課程名稱︰即時系統
課程性質︰選修
課程教師︰郭大維
開課學院：電資學院
開課系所︰資工所、網媒所
考試日期（年月日）︰2013.11.05
考試時限（分鐘）：150
試題 :
Fa11 2013 Mid-Exam (答案卷) RTS
Read each question over carefully several times. Answer all questions in the
space provided. The exam is 150 minutes long. The total score is 111.
(1) Please define the following terminologies (21pts):
a. Hard Real-Time Process
Ans: It is catastrophic if some deadline of a hard real-time process is
missed.
b. An Event-Driver Software Architecture
Ans: Schedulable tasks are triggered by I/O completion and timer events.
c. Global Fixed Job-Priority (FJP) Scheduling
Ans: The relative priorities of jobs are fixed when jobs arrive, and any
job can be scheduled on any available processor.
d. The Multiprocessor Anomaly Reported by Graham in 1976
Ans: Given a set of processes being optimally scheduled on a
multiprocessor system, changing the priority list, increasing the
number of processors, reducing execution times, or weakening the
precedence constraints can increase the schedule length.
e. VLIW Architecture
Ans: VLIW refers to a CPU architecture designed to take advantage of
instruction level parallelism (ILP). The performance can he
improved by executing different sub-steps of sequential
instructions simultaneously (this is pipelining), or even
executing multiple instructions entirely simultaneously as in
superscalar architectures.
f. Critical Voltage in Energy-Efficient Task Scheduling
Ans: Consider Dynamic Voltage Scheduling and Dynamic Power Management
together, it is the lowest voltage to run a task at a constant
speed to minimize the energy consumption.

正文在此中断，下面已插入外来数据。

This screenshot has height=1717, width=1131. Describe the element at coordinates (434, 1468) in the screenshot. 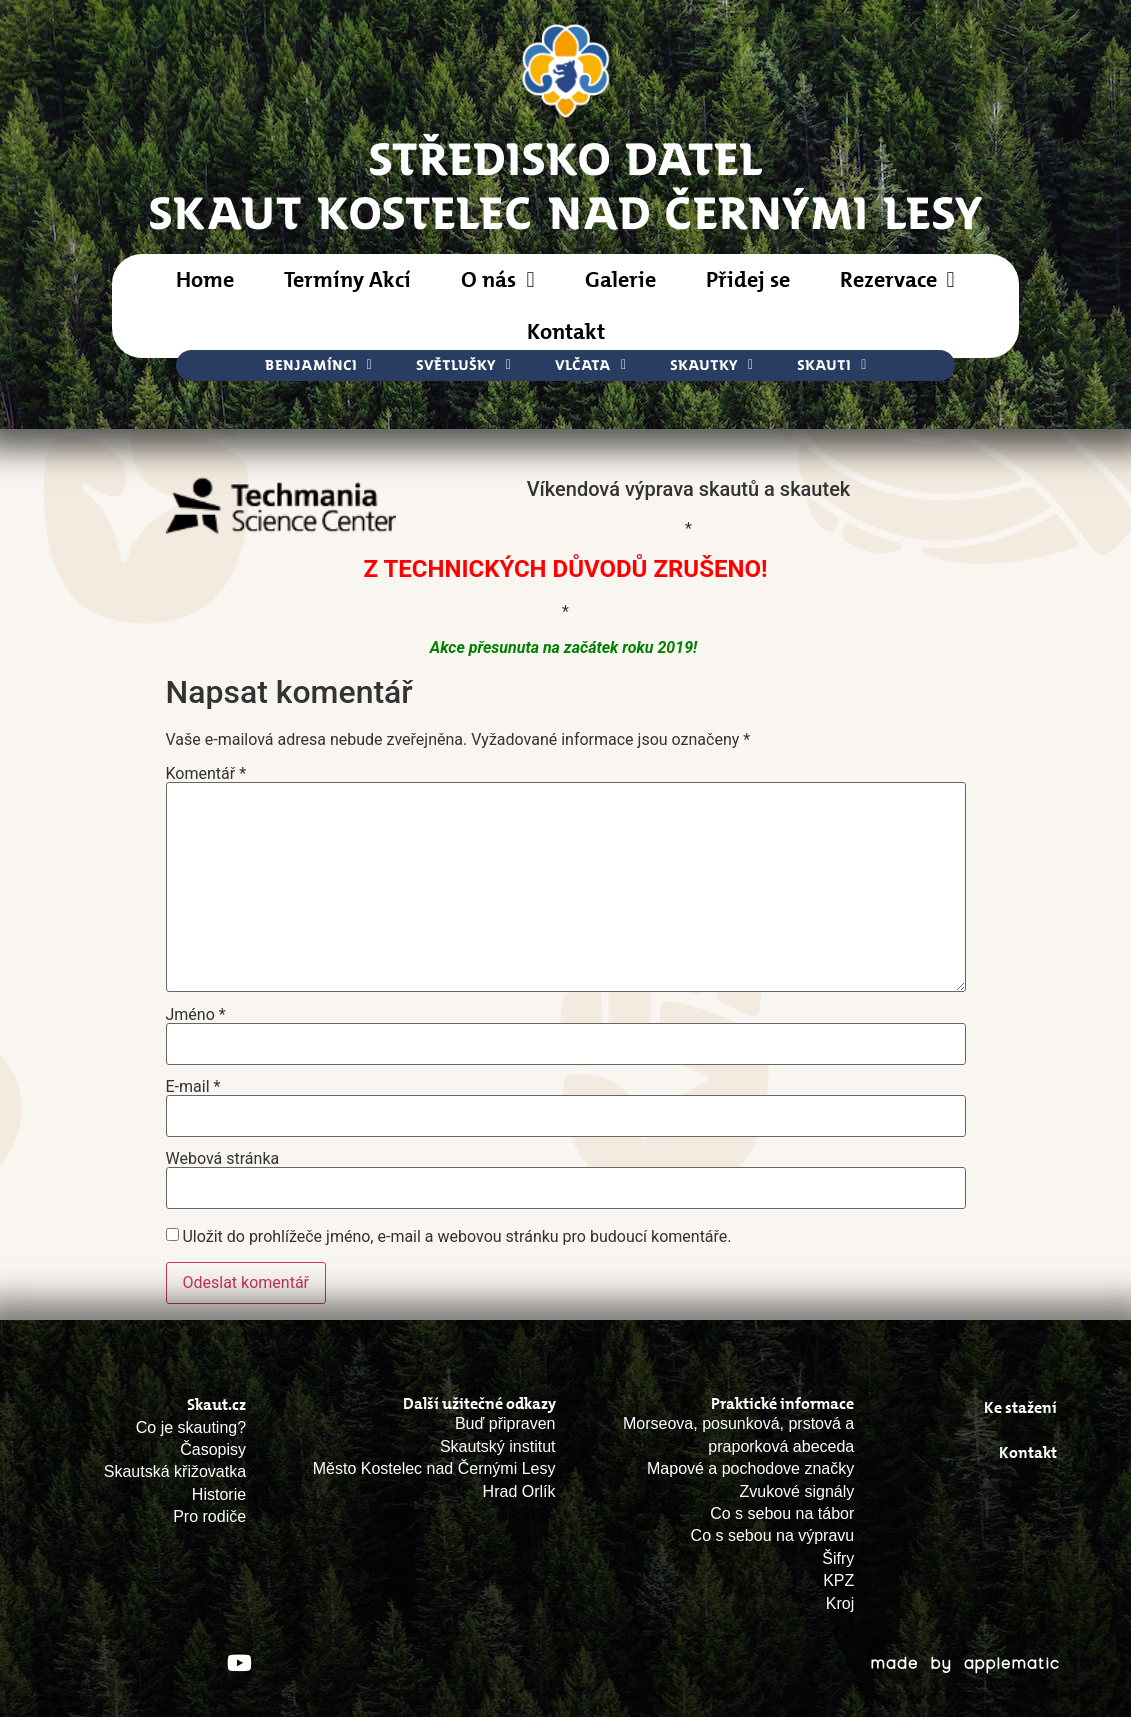

I see `Město Kostelec nad Černými Lesy` at that location.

g. The Intensity Function in the DVS Algorithm by Frances Yao, Alan Demers,
and Scott Shenker, "A Scheduling Model for Reduce CPU Energy", FOCS,
1995
Ans: The total amount of execution time that must be execute in a time
duration divided by the duration length.
(2) Please answer the following questions in process synchronization: You must
provide explanation to receive any points. (20pts)
(a) Compare the Priority Inheritance Protocol, the Priority Ceiling
Protocol, the Highest Locker's Priority Protocol, and the No Preemption
Protocol in terms of the maximum number of priority inversion per
process, chain-blocking avoidance, and deadlock-freeness (e.g., The
No-Preemption Protocol is deadlock-free). (No Explanation is needed)
(b) Which one is the most conservative protocol such that a process is more
likely to be blocked by lower priority process?
(c) Please give me an argument why the No-Preemption Protocol is
deadlock-free?
Ans:
(A) ┌───────┬─────┬──┬────────┬───────┐
│ │ PIP │ PCP│Highest Locker's│ No Preemption│
│ │ │ │ Priority │ │
├───────┼─────┼──┼────────┼───────┤
│Max # of PI │ Max(n, m)│ 1 │ 1 │ 1 │
├───────┼─────┼──┼────────┼───────┤
│Deadlock │ Yes │ No │ No │ No │
├───────┼─────┼──┼────────┼───────┤
│Chain-Blocking│ Yes │ No │ No │ No │
└───────┴─────┴──┴────────┴───────┘
(B) No Preemption Protocol.
(C) There is no hold and wait.
(3) Please define the term "Least Upper Bound of Utilization Factor".
Furthermore, the Least Upper Bound of Utilization Factor of the earliest
deadline first algorithm (EDF) is 100%. Obviously, the Least Upper Bound
of Utilization Factor of the rate monotonic scheduling algorithm (RMS)
that is n(2^(1/n) - 1) is, in general, much less than 100%. Please give me
two situations in which RMS is preferred. (10pts)
Ans:
(A) The least upper bound of utilization factor of a scheduling policy is
a real number such that for any process set Π, U(Π) no more than the
number implies the schedulability of the process set Π.
(B) It is when we prefer stability and the handling of transient overloads,
or when we must consider the required relationship between interrupts
(and even processes).
(4) Consider dynamic voltage scaling. Why running a process at a constant
speed can save more energy than running at two or more speeds? (5pts)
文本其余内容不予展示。